Crédits photos : Alex Deleau

Peux-tu nous en dire plus sur l’évolution du groupe et ce qui a amené à CityT error sorti cette année ?

l y a en réalité quatre albums mais pour des histoires de fin d’abonnement à un agrégateur : les deux premiers sont momentanément absents des plateformes de streaming mais ils sont disponibles sur Bandcamp. On avait une période habituelle de 2 ou 3 ans entre chaque album mais pour CityT error, il est sorti deux ans après avoir été enregistré. Pour éviter qu’on ne puisse pas le défendre sur scène ou qu’il passe inaperçu.

La différence de son vient de la configuration du groupe. Sur le premier album, le projet est né en marge d’autres groupes dans lesquels je jouais.
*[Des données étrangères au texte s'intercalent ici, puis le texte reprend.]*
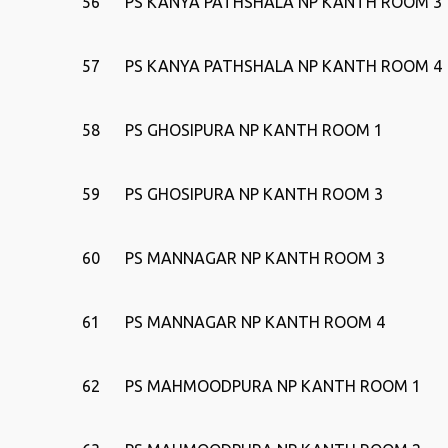
56
PS KANYA PATHSHALA NP KANTH ROOM 3
57
PS KANYA PATHSHALA NP KANTH ROOM 4
58
PS GHOSIPURA NP KANTH ROOM 1
59
PS GHOSIPURA NP KANTH ROOM 3
60
PS MANNAGAR NP KANTH ROOM 3
61
PS MANNAGAR NP KANTH ROOM 4
62
PS MAHMOODPURA NP KANTH ROOM 1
J’avais des chansons, j’appelais des potes qui venaient jouer : on gagnait en fraîcheur ce qu’on perdait en maturité. On ne répétait pas les morceaux mille fois, ça fonctionnait en one shot et puis c’était cool. Le son était assez sophistiqué et alambiqué. Six mois après la sortie de l’album, c’est devenu un groupe parce que mes autres projets se sont arrêtés. Par contre, on ne pouvait pas avoir une orchestration aussi riche. Ce qui n’était pas plus mal parce que ça a donné quelque chose de plus brut. Une esthétique que j’apprécie et qu’on a gardé pour les deux albums suivants. Le second était plus explosif et psyché et on le ressent également sur la pochette. Tandis que le troisième est plus froid, il a été enregistré en live au mois de janvier. Interrompu par une tempête qui nous a coupé l’électricité d’ailleurs.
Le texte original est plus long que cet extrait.